# Source material:

------------------------

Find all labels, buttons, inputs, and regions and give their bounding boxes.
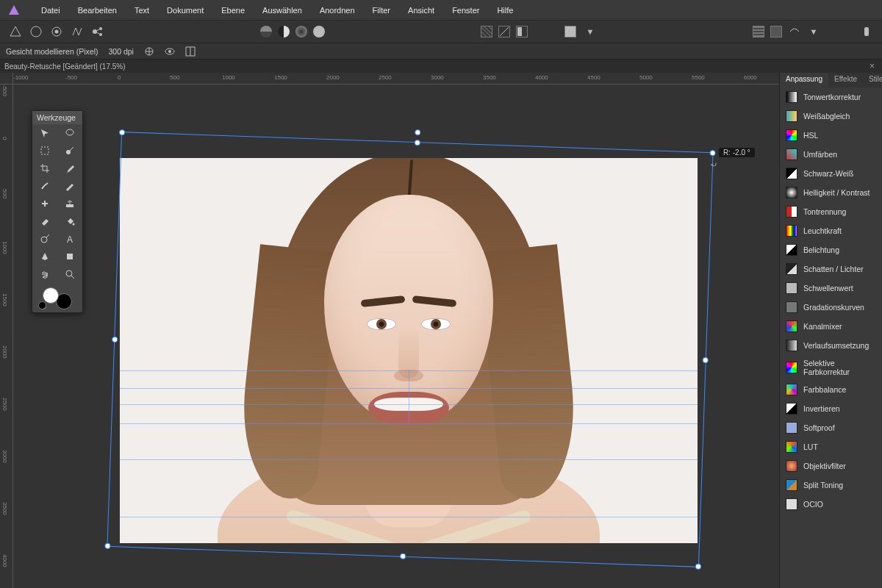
fill-tool-icon[interactable]: [57, 212, 82, 230]
hand-tool-icon[interactable]: [32, 265, 57, 283]
blend-mode-4-icon[interactable]: [313, 26, 325, 37]
menu-datei[interactable]: Datei: [32, 0, 69, 20]
menu-hilfe[interactable]: Hilfe: [488, 0, 522, 20]
dropdown-icon[interactable]: ▼: [584, 25, 597, 38]
align-icon[interactable]: [770, 26, 782, 37]
tab-anpassung[interactable]: Anpassung: [780, 73, 828, 87]
handle-tc[interactable]: [415, 140, 420, 146]
adjustment-item[interactable]: Schwarz-Weiß: [780, 164, 882, 183]
adjustment-item[interactable]: Farbbalance: [780, 380, 882, 399]
persona-tone-icon[interactable]: [71, 25, 84, 38]
handle-bc[interactable]: [400, 553, 406, 559]
crop-bg-icon[interactable]: [564, 26, 576, 37]
ctx-preview-icon[interactable]: [165, 46, 175, 57]
adjustment-item[interactable]: Kanalmixer: [780, 317, 882, 336]
ctx-split-icon[interactable]: [185, 46, 196, 57]
adjustment-item[interactable]: Invertieren: [780, 399, 882, 418]
handle-br[interactable]: [695, 564, 701, 570]
adjustment-item[interactable]: Leuchtkraft: [780, 221, 882, 240]
snap-icon[interactable]: [788, 25, 801, 38]
canvas-image[interactable]: [120, 158, 698, 543]
swatch-reset-icon[interactable]: [40, 303, 46, 309]
adjustment-item[interactable]: Belichtung: [780, 240, 882, 259]
menu-auswaehlen[interactable]: Auswählen: [254, 0, 311, 20]
menu-dokument[interactable]: Dokument: [158, 0, 212, 20]
tools-panel[interactable]: Werkzeuge A: [32, 110, 83, 313]
lasso-tool-icon[interactable]: [57, 124, 82, 142]
adjustment-item[interactable]: Selektive Farbkorrektur: [780, 355, 882, 380]
grid-icon[interactable]: [753, 26, 764, 37]
persona-photo-icon[interactable]: [9, 25, 22, 38]
blend-mode-3-icon[interactable]: [295, 26, 307, 37]
adjustment-item[interactable]: Verlaufsumsetzung: [780, 336, 882, 355]
dodge-tool-icon[interactable]: [32, 230, 57, 248]
adjustment-item[interactable]: Objektivfilter: [780, 456, 882, 476]
menu-text[interactable]: Text: [126, 0, 158, 20]
ruler-vertical[interactable]: -50005001000150020002500300035004000: [0, 85, 13, 588]
handle-mr[interactable]: [703, 356, 709, 362]
persona-export-icon[interactable]: [91, 25, 104, 38]
blend-mode-2-icon[interactable]: [278, 26, 290, 37]
adjustment-item[interactable]: Helligkeit / Kontrast: [780, 183, 882, 202]
mesh-line: [120, 459, 698, 460]
document-tab[interactable]: Beauty-Retusche [Geändert] (17.5%): [4, 62, 126, 71]
adjustment-item[interactable]: Tontrennung: [780, 202, 882, 221]
shape-tool-icon[interactable]: [57, 248, 82, 265]
handle-rotate[interactable]: [415, 129, 420, 135]
adjustments-list[interactable]: TonwertkorrekturWeißabgleichHSLUmfärbenS…: [780, 87, 882, 588]
tab-stile[interactable]: Stile: [863, 73, 882, 87]
pen-tool-icon[interactable]: [32, 248, 57, 265]
handle-ml[interactable]: [112, 336, 118, 342]
brush-tool-icon[interactable]: [32, 177, 57, 195]
tab-effekte[interactable]: Effekte: [828, 73, 863, 87]
adjustment-item[interactable]: Gradationskurven: [780, 298, 882, 317]
handle-tr[interactable]: [709, 150, 715, 156]
adjustment-item[interactable]: LUT: [780, 437, 882, 456]
adjustment-item[interactable]: Split Toning: [780, 476, 882, 495]
adjustment-item[interactable]: Schatten / Lichter: [780, 259, 882, 279]
selection-invert-icon[interactable]: [516, 26, 528, 37]
selection-brush-icon[interactable]: [57, 142, 82, 159]
heal-tool-icon[interactable]: [32, 195, 57, 212]
menu-fenster[interactable]: Fenster: [443, 0, 488, 20]
dropdown-icon[interactable]: ▼: [807, 25, 820, 38]
eyedropper-tool-icon[interactable]: [57, 159, 82, 177]
menu-filter[interactable]: Filter: [364, 0, 399, 20]
handle-bl[interactable]: [104, 543, 110, 549]
ruler-horizontal[interactable]: -1000-5000500100015002000250030003500400…: [13, 73, 779, 85]
menu-anordnen[interactable]: Anordnen: [311, 0, 364, 20]
assistant-icon[interactable]: [860, 25, 873, 38]
move-tool-icon[interactable]: [32, 124, 57, 142]
pencil-tool-icon[interactable]: [57, 177, 82, 195]
adjustment-item[interactable]: OCIO: [780, 495, 882, 514]
menu-ebene[interactable]: Ebene: [212, 0, 254, 20]
blend-mode-1-icon[interactable]: [260, 26, 272, 37]
persona-develop-icon[interactable]: [50, 25, 63, 38]
workspace[interactable]: R: -2.0 ° ⤾ Werkzeuge: [13, 85, 779, 588]
text-tool-icon[interactable]: A: [57, 230, 82, 248]
menu-ansicht[interactable]: Ansicht: [399, 0, 443, 20]
handle-tl[interactable]: [119, 129, 125, 135]
adjustment-icon: [786, 263, 797, 275]
menu-bearbeiten[interactable]: Bearbeiten: [69, 0, 126, 20]
adjustment-item[interactable]: Schwellenwert: [780, 279, 882, 298]
adjustment-item[interactable]: Tonwertkorrektur: [780, 87, 882, 107]
adjustment-item[interactable]: HSL: [780, 126, 882, 145]
erase-tool-icon[interactable]: [32, 212, 57, 230]
crop-tool-icon[interactable]: [32, 159, 57, 177]
canvas-area[interactable]: -1000-5000500100015002000250030003500400…: [0, 73, 779, 588]
ruler-origin[interactable]: [0, 73, 13, 85]
quickmask-icon[interactable]: [481, 26, 492, 37]
document-close-icon[interactable]: ×: [867, 61, 878, 71]
ctx-reset-icon[interactable]: [144, 46, 154, 57]
clone-tool-icon[interactable]: [57, 195, 82, 212]
persona-liquify-icon[interactable]: [29, 25, 43, 38]
adjustment-item[interactable]: Weißabgleich: [780, 107, 882, 126]
adjustment-item[interactable]: Softproof: [780, 418, 882, 437]
color-swatches[interactable]: [32, 283, 82, 312]
selection-none-icon[interactable]: [498, 26, 510, 37]
marquee-tool-icon[interactable]: [32, 142, 57, 159]
adjustment-item[interactable]: Umfärben: [780, 145, 882, 164]
swatch-foreground[interactable]: [43, 287, 59, 304]
zoom-tool-icon[interactable]: [57, 265, 82, 283]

------------------------

# Work order:
When the word "crop" shows up in a line of the entries, pull that line out.

# Output below:
crop-bg-icon[interactable]: [564, 26, 576, 37]
crop-tool-icon[interactable]: [32, 159, 57, 177]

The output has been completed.